_Collected data:_
▼

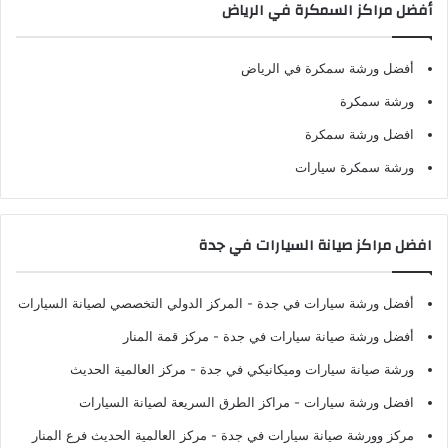
أفضل مراكز السمكرة في الرياض
أفضل ورشة سمكرة في الرياض
ورشة سمكرة
افضل ورشة سمكرة
ورشة سمكرة سيارات
افضل مراكز صيانة السيارات في جدة
أفضل ورشة سيارات في جدة
- المركز الدولي التخصصي لصيانة السيارات
أفضل ورشة صيانة سيارات في جدة
- مركز قمة المنار
ورشة صيانة سيارات وميكانيكي في جدة
- مركز العالمية الحديث
افضل ورشة سيارات
- مراكز الطرق السريعة لصيانة السيارات
مركز وورشة صيانة سيارات في جدة
- مركز العالمية الحديث فرع المنار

▲

_Exercise:_ Your task is to reproduce exactly the lines that begin at the line containing "أفضل ورشة سمكرة في الرياض" and end at the final line of the data above.

_Answer for the task:_
أفضل ورشة سمكرة في الرياض
ورشة سمكرة
افضل ورشة سمكرة
ورشة سمكرة سيارات
افضل مراكز صيانة السيارات في جدة
أفضل ورشة سيارات في جدة
- المركز الدولي التخصصي لصيانة السيارات
أفضل ورشة صيانة سيارات في جدة
- مركز قمة المنار
ورشة صيانة سيارات وميكانيكي في جدة
- مركز العالمية الحديث
افضل ورشة سيارات
- مراكز الطرق السريعة لصيانة السيارات
مركز وورشة صيانة سيارات في جدة
- مركز العالمية الحديث فرع المنار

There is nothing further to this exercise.